I guess the only choices are going to be, move to a different state or sell my business and go on the dole!!!

Free food, cell phone, health care, housing and money, doesn’t get any better than that:)

No wonder Trump got elected with his anti immigration stand, I don’t want to share my free stuff with a bunch of people that didn’t earn it either!!!


A: move to a different state.

Kansas, Wisconsin, Iowa all have the tax rates you want and they are reducing all of those pesky “services” you don’t like.

Trump is cutting your services and raising your taxes just like you want.


The president doesn’t cut services or raise taxes, the house does that. A little Trump derangement maybe?


Derangement Hardly, Trumpkins proposed the budget and the house votes.

Perhaps you have not seen the 2018 dumpster fire federal budget? No it wont pass but it is a horror show that shows the low moral and ethical standards of the orange one and his family/friends.


It’s a tax payer based budget something the nation has needed for a long time. Take a look at the national debt. Kettlekins…


I agree that we need to reduce the national debt but I think YOU need to look a lot harder at where and how it can be done. I would start with the Dept. of Defense which is the largest “discretionary” part of the budget by far. (Social Security and Medicare have their own dedicated funding sources.) A relatively small cut in the Defense budget (10%?) could make up for almost all the other proposed cuts combined.

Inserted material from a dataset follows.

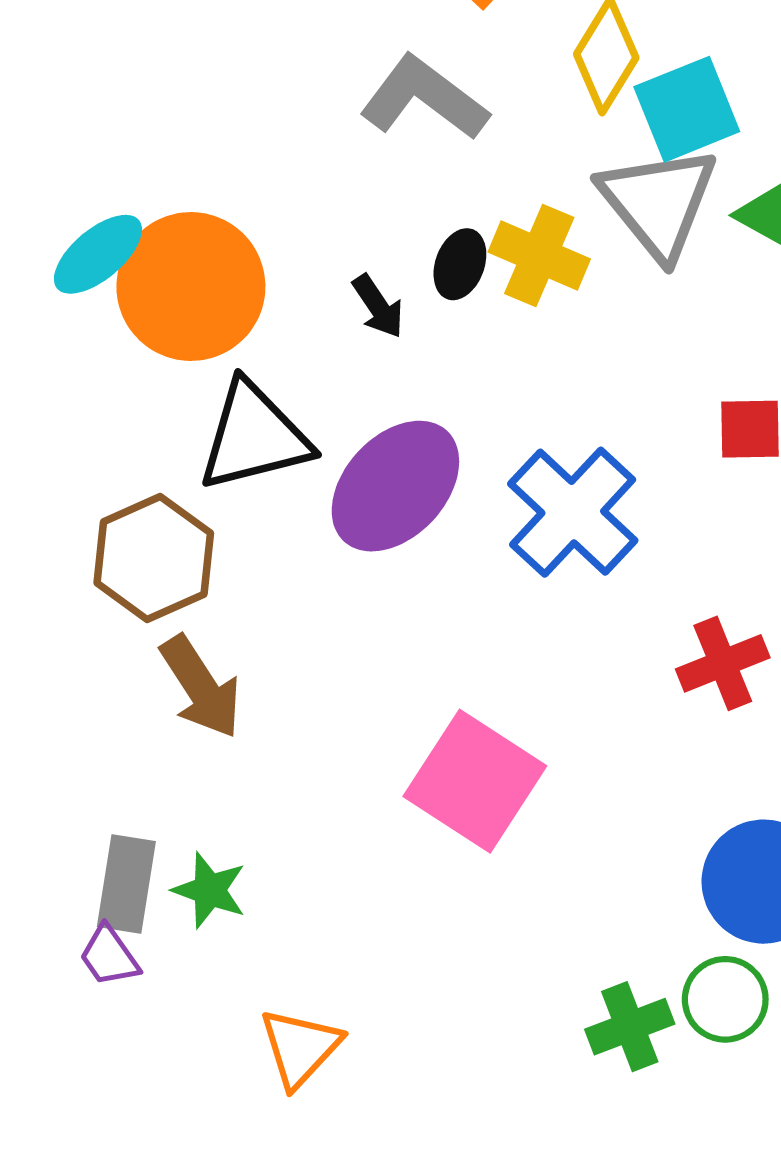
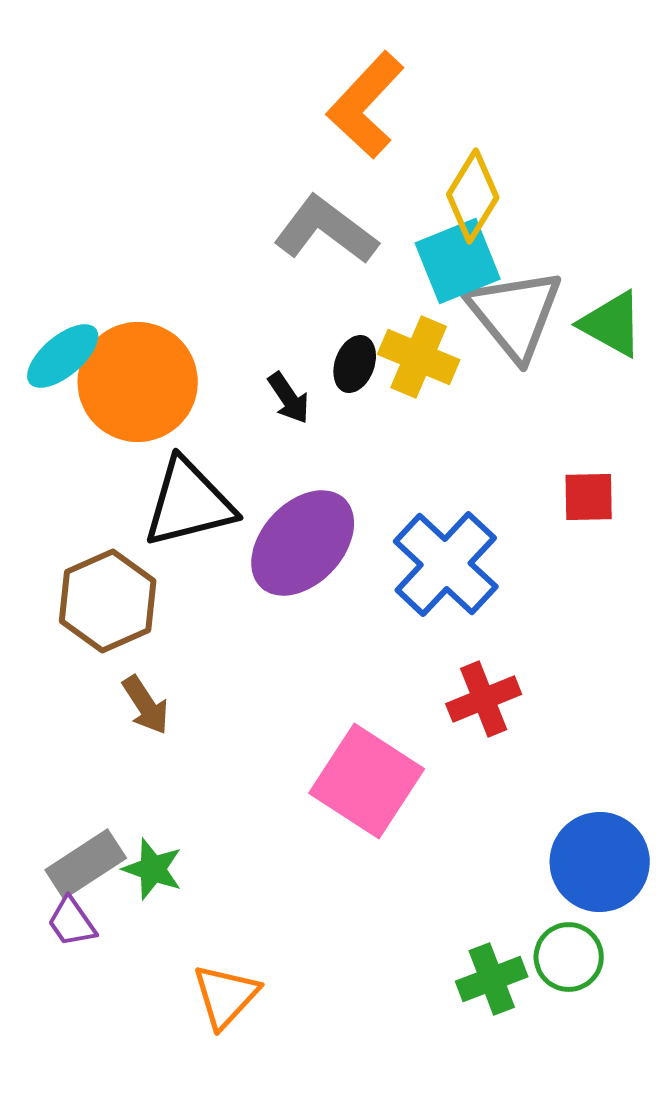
cyan square: (687, 109) -> (458, 261), moved
red cross: (723, 663) -> (484, 699), moved
brown arrow: (201, 687) -> (146, 705), size x0.7
gray rectangle: (126, 884) -> (86, 864), turned 48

As to tax cuts, it is time to take the “trickle down” theory of economics and bury it. There is no evidence I have seen that it ever has worked at all and there is evidence that it doesn’t work well if it does work at all. When the rich get tax cuts, they are much less likely to reinvest it (at least in this country) to grow the economy. Tax cuts to the middle class are far more likely to be spent and thus stimulate business. At the very least, if you are going to cut taxes for the rich, eliminate all the deductions that enable them (especially corporations) to dodge what taxes they do owe and also do something to keep them from dodging taxes by moving their “official” headquarters to countries like the Bahamas with low tax rates.


Hmm… Maybe it will get better on its own if we complain about it some more?